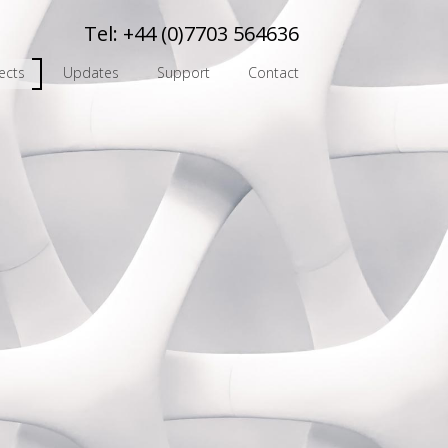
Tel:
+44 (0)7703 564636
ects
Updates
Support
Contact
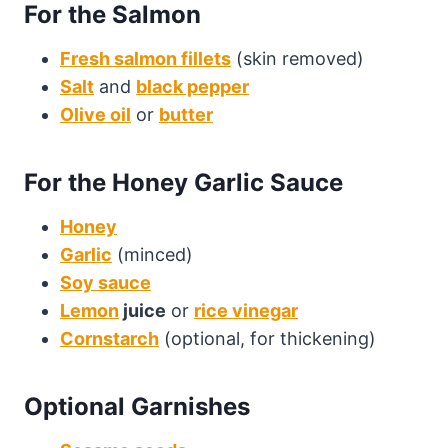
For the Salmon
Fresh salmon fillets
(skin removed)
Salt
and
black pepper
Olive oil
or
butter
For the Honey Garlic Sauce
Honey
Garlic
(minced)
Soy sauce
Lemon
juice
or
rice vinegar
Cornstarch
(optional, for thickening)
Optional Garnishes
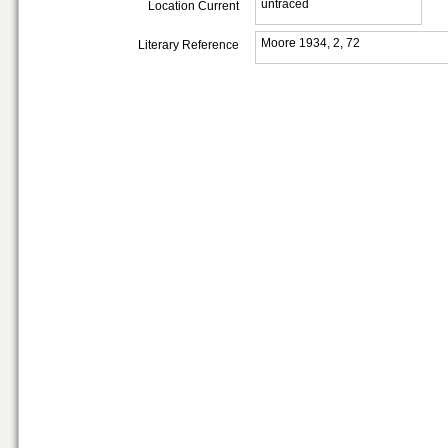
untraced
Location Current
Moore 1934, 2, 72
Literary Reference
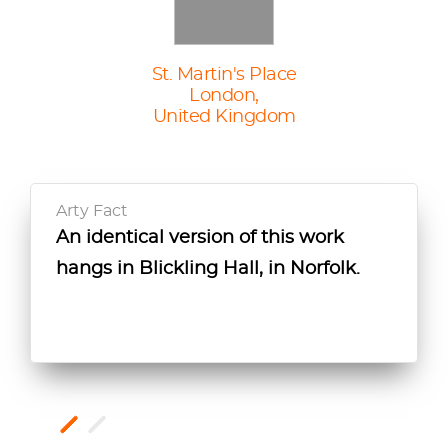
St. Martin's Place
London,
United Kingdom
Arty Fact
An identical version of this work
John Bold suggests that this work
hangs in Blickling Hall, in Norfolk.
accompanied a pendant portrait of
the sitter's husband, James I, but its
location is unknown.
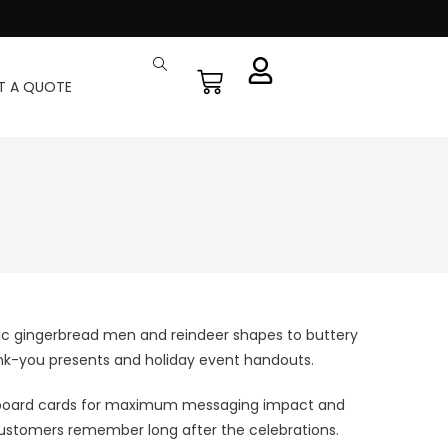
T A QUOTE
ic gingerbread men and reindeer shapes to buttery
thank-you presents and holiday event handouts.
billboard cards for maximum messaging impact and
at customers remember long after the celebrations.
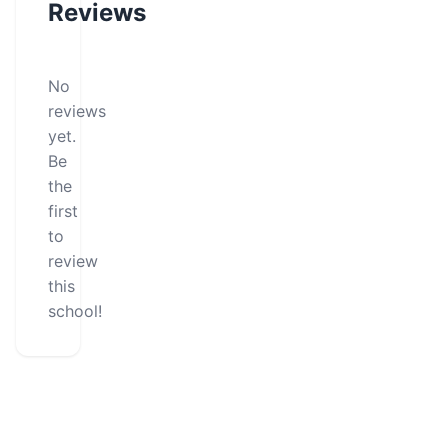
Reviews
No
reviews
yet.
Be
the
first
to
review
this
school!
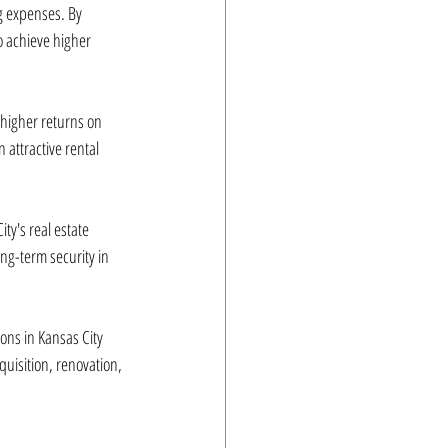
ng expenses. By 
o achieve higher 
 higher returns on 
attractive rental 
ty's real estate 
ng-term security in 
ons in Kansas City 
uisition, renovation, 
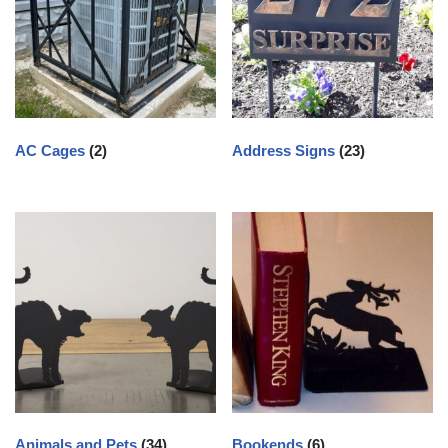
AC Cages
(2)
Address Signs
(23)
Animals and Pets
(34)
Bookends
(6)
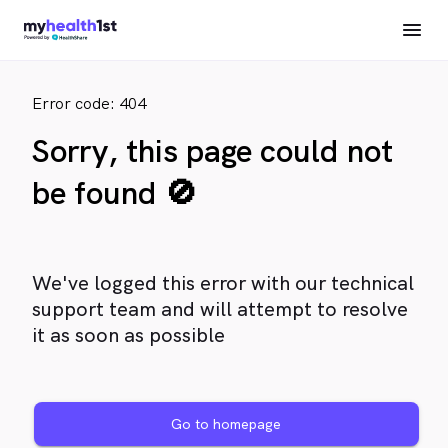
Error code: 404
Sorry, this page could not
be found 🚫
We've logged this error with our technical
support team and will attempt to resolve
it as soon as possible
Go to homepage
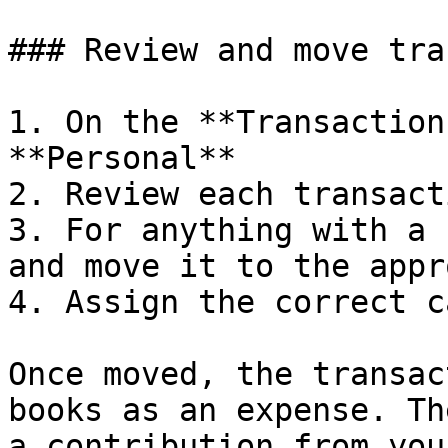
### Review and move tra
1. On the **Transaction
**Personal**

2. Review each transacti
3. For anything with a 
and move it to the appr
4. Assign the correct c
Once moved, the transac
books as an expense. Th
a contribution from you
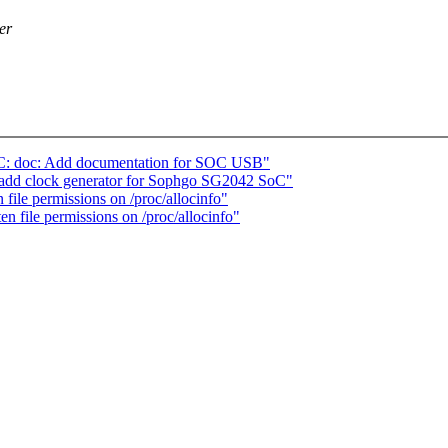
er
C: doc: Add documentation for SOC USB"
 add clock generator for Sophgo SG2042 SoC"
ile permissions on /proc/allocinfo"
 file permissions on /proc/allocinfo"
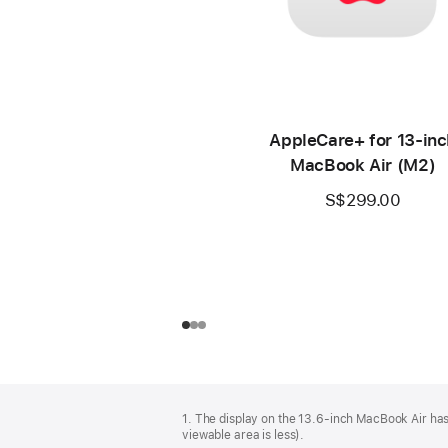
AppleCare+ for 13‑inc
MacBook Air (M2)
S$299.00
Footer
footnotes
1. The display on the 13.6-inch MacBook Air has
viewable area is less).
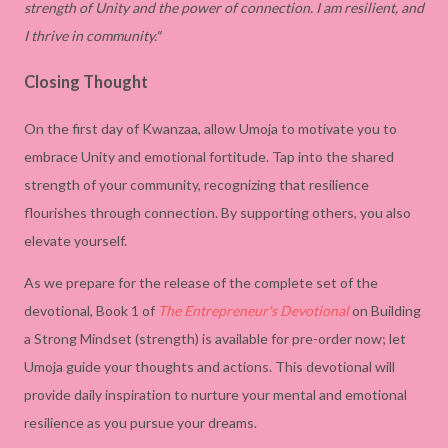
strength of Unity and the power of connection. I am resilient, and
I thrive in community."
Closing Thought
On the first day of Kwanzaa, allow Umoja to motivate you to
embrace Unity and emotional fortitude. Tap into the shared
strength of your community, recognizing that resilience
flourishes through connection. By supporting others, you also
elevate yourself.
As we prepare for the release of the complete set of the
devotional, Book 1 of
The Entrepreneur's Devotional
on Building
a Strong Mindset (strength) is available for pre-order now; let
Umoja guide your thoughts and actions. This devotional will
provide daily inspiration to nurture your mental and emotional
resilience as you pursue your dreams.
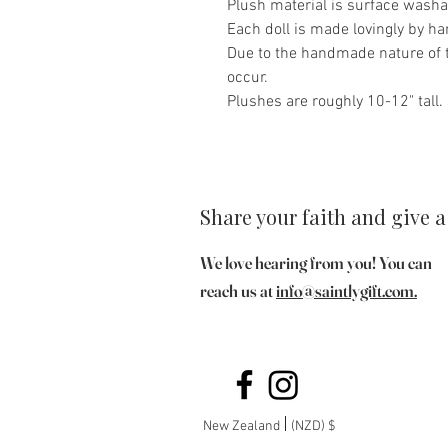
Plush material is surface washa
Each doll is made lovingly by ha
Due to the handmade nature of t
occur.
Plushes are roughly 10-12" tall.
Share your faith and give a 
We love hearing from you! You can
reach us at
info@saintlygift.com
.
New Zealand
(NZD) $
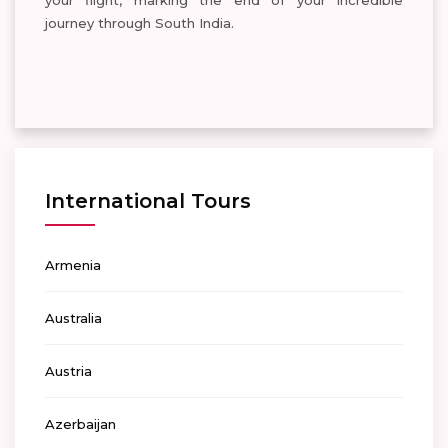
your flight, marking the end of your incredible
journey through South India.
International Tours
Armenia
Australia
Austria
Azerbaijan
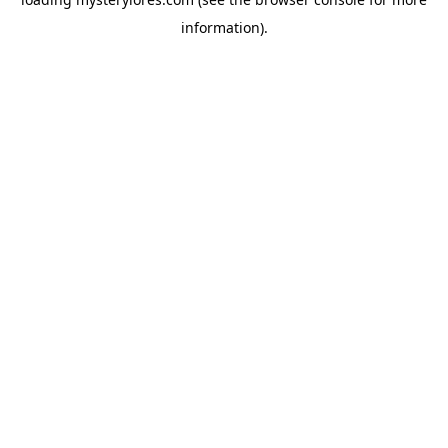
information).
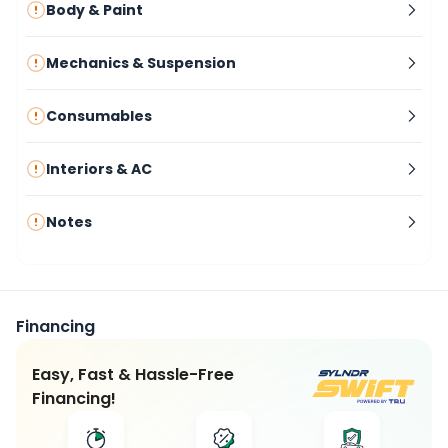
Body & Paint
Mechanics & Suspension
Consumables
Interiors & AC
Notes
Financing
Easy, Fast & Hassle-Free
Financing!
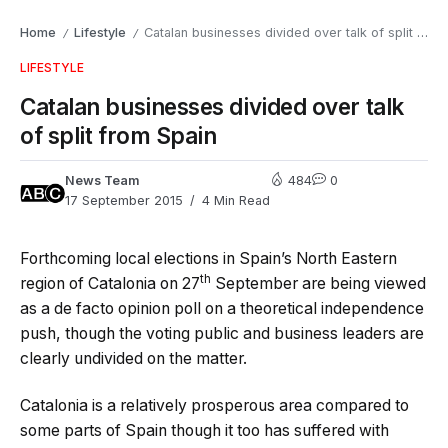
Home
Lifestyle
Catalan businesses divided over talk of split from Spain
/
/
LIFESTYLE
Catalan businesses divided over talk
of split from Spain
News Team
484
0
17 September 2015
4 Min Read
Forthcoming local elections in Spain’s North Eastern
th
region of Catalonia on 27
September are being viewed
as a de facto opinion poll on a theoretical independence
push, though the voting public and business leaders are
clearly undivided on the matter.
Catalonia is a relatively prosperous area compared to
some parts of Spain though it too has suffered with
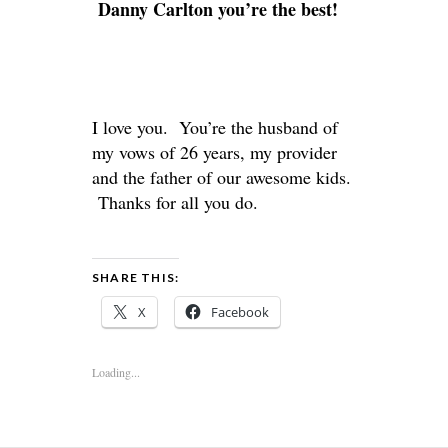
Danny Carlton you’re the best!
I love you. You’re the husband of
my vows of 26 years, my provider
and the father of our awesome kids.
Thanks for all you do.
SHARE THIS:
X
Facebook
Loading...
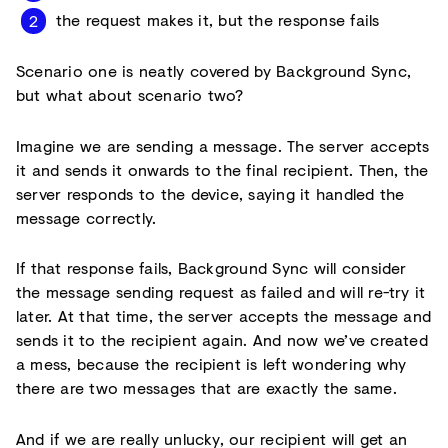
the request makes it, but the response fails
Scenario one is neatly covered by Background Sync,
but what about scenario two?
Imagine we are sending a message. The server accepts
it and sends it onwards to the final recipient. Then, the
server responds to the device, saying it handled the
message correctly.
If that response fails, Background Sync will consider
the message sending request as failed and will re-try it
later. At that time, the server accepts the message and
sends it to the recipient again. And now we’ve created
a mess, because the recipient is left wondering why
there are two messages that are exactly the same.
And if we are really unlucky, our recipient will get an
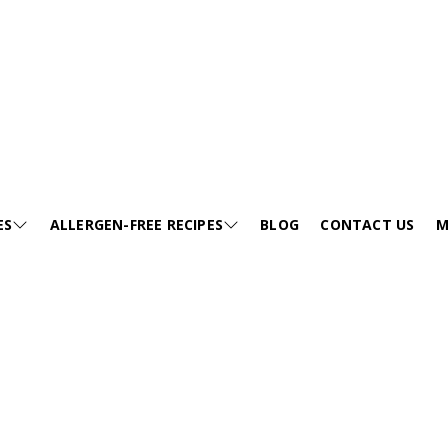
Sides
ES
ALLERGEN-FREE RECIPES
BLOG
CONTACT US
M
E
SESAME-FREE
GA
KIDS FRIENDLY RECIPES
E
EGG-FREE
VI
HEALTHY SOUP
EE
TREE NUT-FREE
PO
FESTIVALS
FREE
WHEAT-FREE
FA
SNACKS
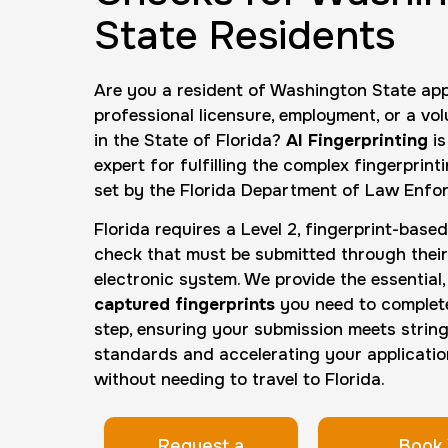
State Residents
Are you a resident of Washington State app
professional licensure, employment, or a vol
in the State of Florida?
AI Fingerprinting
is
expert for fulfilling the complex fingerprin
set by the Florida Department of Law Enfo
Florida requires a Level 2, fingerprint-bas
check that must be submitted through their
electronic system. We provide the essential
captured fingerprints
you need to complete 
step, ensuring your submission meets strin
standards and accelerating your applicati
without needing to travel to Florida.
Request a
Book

☆ ☆ ☆ ☆ ☆

WHAT IS EXPECTED
Pictures aside, return exactly the lines from the data above, starting at the line that has "KIDS FRIENDLY RECIPES" and ending at the line that has "check that must be submitted through their", both included.

OUTPUT FOR THIS TASK
KIDS FRIENDLY RECIPES
E
EGG-FREE
VI
HEALTHY SOUP
EE
TREE NUT-FREE
PO
FESTIVALS
FREE
WHEAT-FREE
FA
SNACKS
State Residents
Are you a resident of Washington State app
professional licensure, employment, or a vol
in the State of Florida?
AI Fingerprinting
is
expert for fulfilling the complex fingerprin
set by the Florida Department of Law Enfo
Florida requires a Level 2, fingerprint-bas
check that must be submitted through their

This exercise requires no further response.